[Given information]
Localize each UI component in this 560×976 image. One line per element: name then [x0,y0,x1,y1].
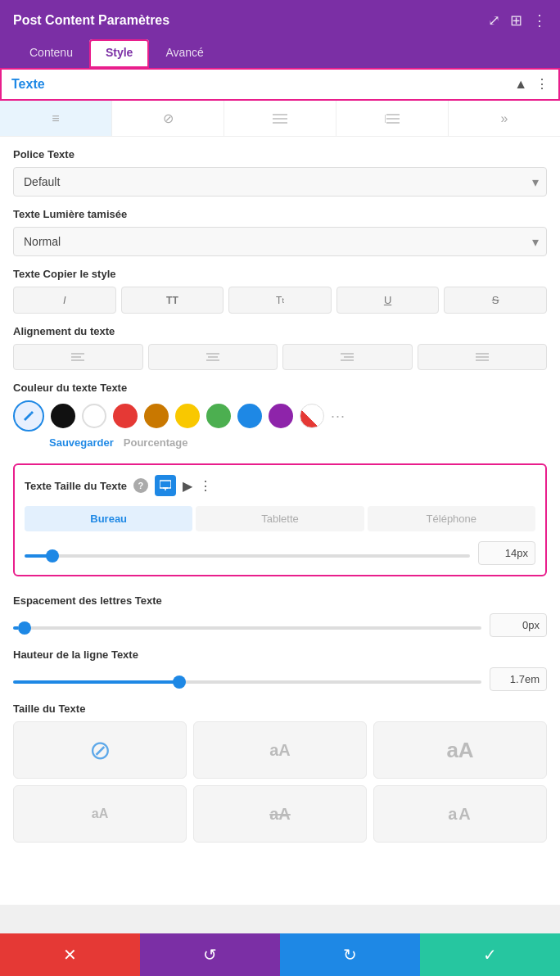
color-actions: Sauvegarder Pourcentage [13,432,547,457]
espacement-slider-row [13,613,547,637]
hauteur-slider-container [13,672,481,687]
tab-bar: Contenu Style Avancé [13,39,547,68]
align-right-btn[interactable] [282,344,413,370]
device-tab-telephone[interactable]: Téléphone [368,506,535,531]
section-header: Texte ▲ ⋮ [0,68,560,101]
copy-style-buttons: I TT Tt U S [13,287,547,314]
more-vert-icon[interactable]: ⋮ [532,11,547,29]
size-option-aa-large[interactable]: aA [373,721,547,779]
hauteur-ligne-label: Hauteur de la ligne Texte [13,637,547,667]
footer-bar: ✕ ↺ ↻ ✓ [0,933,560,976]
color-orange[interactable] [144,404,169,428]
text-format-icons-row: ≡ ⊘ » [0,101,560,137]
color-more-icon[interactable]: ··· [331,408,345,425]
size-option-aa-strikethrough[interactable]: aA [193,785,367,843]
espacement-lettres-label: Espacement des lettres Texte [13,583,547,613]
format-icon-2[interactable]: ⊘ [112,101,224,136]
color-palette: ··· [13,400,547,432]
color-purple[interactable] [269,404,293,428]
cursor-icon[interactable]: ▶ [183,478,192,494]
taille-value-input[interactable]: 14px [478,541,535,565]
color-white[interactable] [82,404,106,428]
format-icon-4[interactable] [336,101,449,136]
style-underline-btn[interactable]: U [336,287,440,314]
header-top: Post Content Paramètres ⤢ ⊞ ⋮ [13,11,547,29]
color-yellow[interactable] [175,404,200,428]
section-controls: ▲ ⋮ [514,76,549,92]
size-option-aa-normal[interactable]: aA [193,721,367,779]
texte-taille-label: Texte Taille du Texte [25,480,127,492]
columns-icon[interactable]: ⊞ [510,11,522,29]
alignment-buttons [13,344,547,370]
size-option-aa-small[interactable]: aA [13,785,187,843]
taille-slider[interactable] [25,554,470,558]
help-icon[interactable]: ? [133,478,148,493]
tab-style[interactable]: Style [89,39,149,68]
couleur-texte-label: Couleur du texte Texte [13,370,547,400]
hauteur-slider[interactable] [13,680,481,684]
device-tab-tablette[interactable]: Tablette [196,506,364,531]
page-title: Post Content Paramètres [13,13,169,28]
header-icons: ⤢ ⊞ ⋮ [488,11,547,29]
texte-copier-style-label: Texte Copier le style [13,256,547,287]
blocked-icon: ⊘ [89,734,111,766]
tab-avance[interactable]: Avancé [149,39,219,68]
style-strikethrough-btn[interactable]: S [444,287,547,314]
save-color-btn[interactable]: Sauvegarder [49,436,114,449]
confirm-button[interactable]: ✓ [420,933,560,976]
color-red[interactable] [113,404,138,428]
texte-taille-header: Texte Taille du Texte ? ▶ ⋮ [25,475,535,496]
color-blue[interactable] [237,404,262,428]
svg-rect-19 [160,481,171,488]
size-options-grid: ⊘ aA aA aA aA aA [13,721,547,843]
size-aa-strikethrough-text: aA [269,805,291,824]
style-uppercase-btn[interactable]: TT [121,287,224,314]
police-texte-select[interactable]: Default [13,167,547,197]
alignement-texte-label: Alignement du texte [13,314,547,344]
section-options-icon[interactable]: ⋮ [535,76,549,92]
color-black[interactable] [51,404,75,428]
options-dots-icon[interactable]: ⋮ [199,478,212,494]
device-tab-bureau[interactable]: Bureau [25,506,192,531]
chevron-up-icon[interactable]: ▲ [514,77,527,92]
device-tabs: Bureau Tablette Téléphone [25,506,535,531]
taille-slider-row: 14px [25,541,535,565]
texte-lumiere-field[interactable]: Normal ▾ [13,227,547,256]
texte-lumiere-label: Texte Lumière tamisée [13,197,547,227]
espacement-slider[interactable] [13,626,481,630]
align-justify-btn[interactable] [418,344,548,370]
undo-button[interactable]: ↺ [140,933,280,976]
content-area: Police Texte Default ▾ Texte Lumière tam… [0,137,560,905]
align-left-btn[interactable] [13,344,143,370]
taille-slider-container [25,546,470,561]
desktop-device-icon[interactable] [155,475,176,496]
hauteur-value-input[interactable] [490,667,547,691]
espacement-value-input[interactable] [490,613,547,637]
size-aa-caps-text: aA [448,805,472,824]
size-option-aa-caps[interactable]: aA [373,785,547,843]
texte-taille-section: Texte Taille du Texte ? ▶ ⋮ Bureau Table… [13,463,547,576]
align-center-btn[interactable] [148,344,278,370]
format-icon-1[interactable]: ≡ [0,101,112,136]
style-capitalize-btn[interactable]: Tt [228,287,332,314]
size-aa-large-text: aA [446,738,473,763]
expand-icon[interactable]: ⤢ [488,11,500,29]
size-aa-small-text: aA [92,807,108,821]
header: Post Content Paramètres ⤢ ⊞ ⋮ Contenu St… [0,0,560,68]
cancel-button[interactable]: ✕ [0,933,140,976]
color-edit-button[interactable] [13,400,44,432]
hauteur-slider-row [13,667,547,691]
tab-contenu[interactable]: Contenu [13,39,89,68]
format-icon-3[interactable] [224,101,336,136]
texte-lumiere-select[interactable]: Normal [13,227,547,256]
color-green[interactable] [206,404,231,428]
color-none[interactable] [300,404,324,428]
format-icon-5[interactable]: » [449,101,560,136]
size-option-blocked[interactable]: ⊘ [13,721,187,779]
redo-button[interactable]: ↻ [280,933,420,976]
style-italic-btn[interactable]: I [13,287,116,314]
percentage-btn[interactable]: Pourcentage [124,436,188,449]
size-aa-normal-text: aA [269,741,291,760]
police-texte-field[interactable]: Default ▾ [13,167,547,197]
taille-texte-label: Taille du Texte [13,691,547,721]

[Instructions to follow] Set the listing down in full and exactly. Pictures within it should not appear in the copy.

[Response to the task]
Localize each UI component in this 560×976 image. One line per element: name then [x0,y0,x1,y1].
color-actions: Sauvegarder Pourcentage [13,432,547,457]
espacement-slider-row [13,613,547,637]
hauteur-slider-container [13,672,481,687]
tab-bar: Contenu Style Avancé [13,39,547,68]
align-right-btn[interactable] [282,344,413,370]
device-tab-telephone[interactable]: Téléphone [368,506,535,531]
section-header: Texte ▲ ⋮ [0,68,560,101]
copy-style-buttons: I TT Tt U S [13,287,547,314]
more-vert-icon[interactable]: ⋮ [532,11,547,29]
size-option-aa-large[interactable]: aA [373,721,547,779]
hauteur-ligne-label: Hauteur de la ligne Texte [13,637,547,667]
footer-bar: ✕ ↺ ↻ ✓ [0,933,560,976]
color-orange[interactable] [144,404,169,428]
text-format-icons-row: ≡ ⊘ » [0,101,560,137]
color-more-icon[interactable]: ··· [331,408,345,425]
size-option-aa-strikethrough[interactable]: aA [193,785,367,843]
espacement-lettres-label: Espacement des lettres Texte [13,583,547,613]
format-icon-2[interactable]: ⊘ [112,101,224,136]
color-palette: ··· [13,400,547,432]
color-purple[interactable] [269,404,293,428]
cursor-icon[interactable]: ▶ [183,478,192,494]
taille-value-input[interactable]: 14px [478,541,535,565]
color-white[interactable] [82,404,106,428]
format-icon-4[interactable] [336,101,449,136]
style-underline-btn[interactable]: U [336,287,440,314]
header-top: Post Content Paramètres ⤢ ⊞ ⋮ [13,11,547,29]
color-yellow[interactable] [175,404,200,428]
section-controls: ▲ ⋮ [514,76,549,92]
size-option-aa-normal[interactable]: aA [193,721,367,779]
texte-taille-label: Texte Taille du Texte [25,480,127,492]
columns-icon[interactable]: ⊞ [510,11,522,29]
alignment-buttons [13,344,547,370]
size-option-aa-small[interactable]: aA [13,785,187,843]
taille-slider[interactable] [25,554,470,558]
help-icon[interactable]: ? [133,478,148,493]
tab-style[interactable]: Style [89,39,149,68]
couleur-texte-label: Couleur du texte Texte [13,370,547,400]
hauteur-slider[interactable] [13,680,481,684]
device-tab-tablette[interactable]: Tablette [196,506,364,531]
page-title: Post Content Paramètres [13,13,169,28]
header-icons: ⤢ ⊞ ⋮ [488,11,547,29]
texte-copier-style-label: Texte Copier le style [13,256,547,287]
blocked-icon: ⊘ [89,734,111,766]
tab-avance[interactable]: Avancé [149,39,219,68]
style-strikethrough-btn[interactable]: S [444,287,547,314]
save-color-btn[interactable]: Sauvegarder [49,436,114,449]
confirm-button[interactable]: ✓ [420,933,560,976]
color-red[interactable] [113,404,138,428]
texte-taille-header: Texte Taille du Texte ? ▶ ⋮ [25,475,535,496]
color-blue[interactable] [237,404,262,428]
svg-rect-19 [160,481,171,488]
size-options-grid: ⊘ aA aA aA aA aA [13,721,547,843]
size-aa-strikethrough-text: aA [269,805,291,824]
style-uppercase-btn[interactable]: TT [121,287,224,314]
police-texte-select[interactable]: Default [13,167,547,197]
alignement-texte-label: Alignement du texte [13,314,547,344]
section-options-icon[interactable]: ⋮ [535,76,549,92]
color-black[interactable] [51,404,75,428]
options-dots-icon[interactable]: ⋮ [199,478,212,494]
device-tab-bureau[interactable]: Bureau [25,506,192,531]
chevron-up-icon[interactable]: ▲ [514,77,527,92]
device-tabs: Bureau Tablette Téléphone [25,506,535,531]
taille-slider-row: 14px [25,541,535,565]
texte-lumiere-field[interactable]: Normal ▾ [13,227,547,256]
texte-lumiere-label: Texte Lumière tamisée [13,197,547,227]
espacement-slider[interactable] [13,626,481,630]
align-justify-btn[interactable] [418,344,548,370]
undo-button[interactable]: ↺ [140,933,280,976]
content-area: Police Texte Default ▾ Texte Lumière tam… [0,137,560,905]
align-left-btn[interactable] [13,344,143,370]
taille-slider-container [25,546,470,561]
desktop-device-icon[interactable] [155,475,176,496]
hauteur-value-input[interactable] [490,667,547,691]
espacement-value-input[interactable] [490,613,547,637]
size-aa-caps-text: aA [448,805,472,824]
size-option-aa-caps[interactable]: aA [373,785,547,843]
texte-taille-section: Texte Taille du Texte ? ▶ ⋮ Bureau Table… [13,463,547,576]
align-center-btn[interactable] [148,344,278,370]
format-icon-1[interactable]: ≡ [0,101,112,136]
style-capitalize-btn[interactable]: Tt [228,287,332,314]
size-aa-large-text: aA [446,738,473,763]
expand-icon[interactable]: ⤢ [488,11,500,29]
size-aa-small-text: aA [92,807,108,821]
header: Post Content Paramètres ⤢ ⊞ ⋮ Contenu St… [0,0,560,68]
cancel-button[interactable]: ✕ [0,933,140,976]
color-edit-button[interactable] [13,400,44,432]
hauteur-slider-row [13,667,547,691]
tab-contenu[interactable]: Contenu [13,39,89,68]
format-icon-3[interactable] [224,101,336,136]
texte-lumiere-select[interactable]: Normal [13,227,547,256]
color-green[interactable] [206,404,231,428]
color-none[interactable] [300,404,324,428]
format-icon-5[interactable]: » [449,101,560,136]
size-option-blocked[interactable]: ⊘ [13,721,187,779]
redo-button[interactable]: ↻ [280,933,420,976]
style-italic-btn[interactable]: I [13,287,116,314]
percentage-btn[interactable]: Pourcentage [124,436,188,449]
size-aa-normal-text: aA [269,741,291,760]
police-texte-field[interactable]: Default ▾ [13,167,547,197]
taille-texte-label: Taille du Texte [13,691,547,721]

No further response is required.